Bertamu dengan Young Adult Literature ke Ma Chung
Oleh: Wawan Eko Yulianto
(Dosen Sastra Inggris – Universitas Ma
Chung Malang)
Akhirnya, terwujud juga saya membawa
penulis ke kelas yang saya ajar di kampus. Pinginnya sih mahasiswa saya itu
diajar penulis betulan yang banyak bukunya telah terbit, sayangnya dosennya
mahasiswa saya itu (yaitu saya sendiri) dua tahun terakhir keponthal-ponthal sampai
belum bisa menyelesaikan buku yang telah dia rencanakan.

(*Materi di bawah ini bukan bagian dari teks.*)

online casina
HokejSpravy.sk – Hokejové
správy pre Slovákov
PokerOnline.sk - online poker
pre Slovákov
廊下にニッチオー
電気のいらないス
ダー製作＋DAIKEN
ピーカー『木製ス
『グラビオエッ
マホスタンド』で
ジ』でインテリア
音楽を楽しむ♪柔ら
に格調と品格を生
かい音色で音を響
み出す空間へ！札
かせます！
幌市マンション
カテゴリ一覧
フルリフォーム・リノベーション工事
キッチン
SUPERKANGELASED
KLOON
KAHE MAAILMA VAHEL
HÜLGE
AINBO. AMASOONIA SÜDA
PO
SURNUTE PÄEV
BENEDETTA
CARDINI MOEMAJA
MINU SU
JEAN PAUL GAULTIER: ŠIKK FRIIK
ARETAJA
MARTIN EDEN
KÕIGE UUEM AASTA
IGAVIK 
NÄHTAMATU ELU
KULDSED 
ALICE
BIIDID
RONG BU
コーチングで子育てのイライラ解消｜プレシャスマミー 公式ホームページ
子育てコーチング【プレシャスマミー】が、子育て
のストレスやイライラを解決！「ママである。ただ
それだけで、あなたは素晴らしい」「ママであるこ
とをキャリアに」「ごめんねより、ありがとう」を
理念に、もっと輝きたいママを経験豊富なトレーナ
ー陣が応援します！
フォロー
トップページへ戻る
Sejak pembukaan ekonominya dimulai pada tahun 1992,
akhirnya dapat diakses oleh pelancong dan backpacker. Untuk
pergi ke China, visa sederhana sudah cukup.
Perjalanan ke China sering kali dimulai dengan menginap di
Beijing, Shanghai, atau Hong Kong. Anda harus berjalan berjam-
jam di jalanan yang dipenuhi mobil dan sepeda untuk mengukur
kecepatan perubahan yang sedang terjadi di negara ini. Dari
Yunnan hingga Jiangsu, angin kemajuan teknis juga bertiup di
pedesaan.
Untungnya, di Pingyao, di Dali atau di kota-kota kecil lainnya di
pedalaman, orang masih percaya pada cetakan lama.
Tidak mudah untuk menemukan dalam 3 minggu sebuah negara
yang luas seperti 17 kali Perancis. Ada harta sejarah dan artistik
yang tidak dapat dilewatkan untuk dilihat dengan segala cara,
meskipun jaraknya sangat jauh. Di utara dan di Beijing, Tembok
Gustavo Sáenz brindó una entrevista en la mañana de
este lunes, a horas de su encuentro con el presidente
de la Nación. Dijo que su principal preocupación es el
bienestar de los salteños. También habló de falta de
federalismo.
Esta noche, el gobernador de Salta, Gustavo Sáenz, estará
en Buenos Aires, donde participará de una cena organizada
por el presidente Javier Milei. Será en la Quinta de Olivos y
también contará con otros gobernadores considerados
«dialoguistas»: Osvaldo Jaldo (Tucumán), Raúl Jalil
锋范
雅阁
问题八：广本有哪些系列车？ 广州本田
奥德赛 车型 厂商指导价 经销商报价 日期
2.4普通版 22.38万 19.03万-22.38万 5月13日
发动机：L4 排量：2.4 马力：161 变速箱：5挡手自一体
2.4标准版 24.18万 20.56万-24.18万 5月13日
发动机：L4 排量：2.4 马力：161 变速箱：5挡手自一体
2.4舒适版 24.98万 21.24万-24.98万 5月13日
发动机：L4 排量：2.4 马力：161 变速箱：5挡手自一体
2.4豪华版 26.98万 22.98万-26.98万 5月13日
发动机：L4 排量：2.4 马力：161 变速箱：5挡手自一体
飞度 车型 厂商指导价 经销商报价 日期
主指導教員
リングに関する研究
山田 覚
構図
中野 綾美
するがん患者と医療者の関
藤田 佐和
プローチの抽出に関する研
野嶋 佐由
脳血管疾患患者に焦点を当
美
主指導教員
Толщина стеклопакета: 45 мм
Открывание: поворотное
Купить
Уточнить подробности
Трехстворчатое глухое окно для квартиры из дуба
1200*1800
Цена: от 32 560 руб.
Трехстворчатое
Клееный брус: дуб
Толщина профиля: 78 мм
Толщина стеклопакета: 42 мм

Sudahlah, saat ini
bukan waktunya berbicara tentang saya. Mari kita bicarakan tentang pengalaman
para mahasiswa saya belajar dari penulis betulan.
Penulis yang saya maksudkan di sini adalah
Fahrul Khakim, penulis novel, puisi, reportase asal kota Tuban yang telah
tinggal di Malang sejak kuliah. Saat ini, sehari-hari Fahrul adalah dosen di
jurusan Sejarah di Universitas Negeri. Saat ini Fahrul sudah menerbitkan empat
buku prosa dan satu kumpulan puisi. Prosa pertamanya, novel berjudul Cowokku Vegetarimood,
terbit pada tahun 2013, ketika Fahrul berusia 22 tahun. Novel terakhirnya, Janji Pelangi (2018),
diterbitkan oleh Buana Ilmu Populer, salah satu imprint Gramedia. Kumpulan
puisi Fahrul, yaitu Monolog Waktu (2016), diluncurkan oleh
penerbit Pelangi Sastra Malang, yang merupakan bagian dari komunitas Pelangi
Sastra Malang di mana Fahrul juga merupakan anggota aktif.
Sejak tahun lalu, ketika pertama kalinya
mendapat tugas mengajar mata kuliah Populer Literature di Universitas Ma Chung,
saya ingin mengajak seorang penulis fiksi populer untuk berbagi pandangannya
kepada mahasiswa saya. Bagi saya, pandangan dari sudut pandang penulis (bukan
hanya sarjana, peneliti, atau teoretikusnya) sangat penting untuk diketahui
oleh mahasiswa secara langsung. Pernah tercetus keinginan saya mengundang Sidik
Nugroho, penulis yang lama tinggal di Malang dan beberapa tahun yang lalu
menerbitkan trilogi detektif (Tewasnya Gagak Hitam, Neraka di Warung Kopi, dan Ninja dan Utusan Setan).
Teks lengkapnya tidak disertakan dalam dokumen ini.